* [What you should do]:
Lines from the one containing "Manage options" through the final line of the records are the only ones to copy, and each must match exactly.

* [Data to examine]:
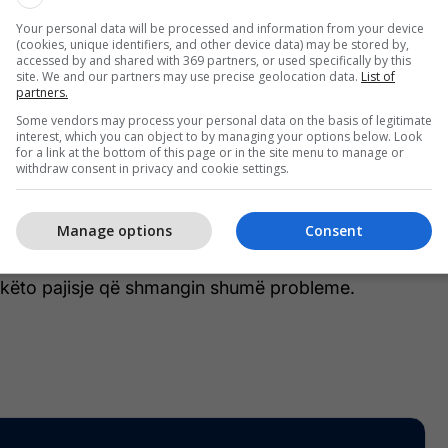
Your personal data will be processed and information from your device
(cookies, unique identifiers, and other device data) may be stored by,
accessed by and shared with 369 partners, or used specifically by this
site. We and our partners may use precise geolocation data.
List of
partners.
ishtit, pasi të jetë porositur pija
Some vendors may process your personal data on the basis of legitimate
interest, which you can object to by managing your options below. Look
for a link at the bottom of this page or in the site menu to manage or
ërkohet fatura, gjithçka është gati dhe nuk ka
withdraw consent in privacy and cookie settings.
 apo fryrje të shumës.
Manage options
Consent
sh se klientët dehen dhe harrojnë sa kanë pirë, si
dryshojnë masën e pagesës në përpjekje të fitojnë
r këto pajisje që shmangin shumë probleme.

* [Solution to this problem]:
Manage options
Consent
sh se klientët dehen dhe harrojnë sa kanë pirë, si
dryshojnë masën e pagesës në përpjekje të fitojnë
r këto pajisje që shmangin shumë probleme.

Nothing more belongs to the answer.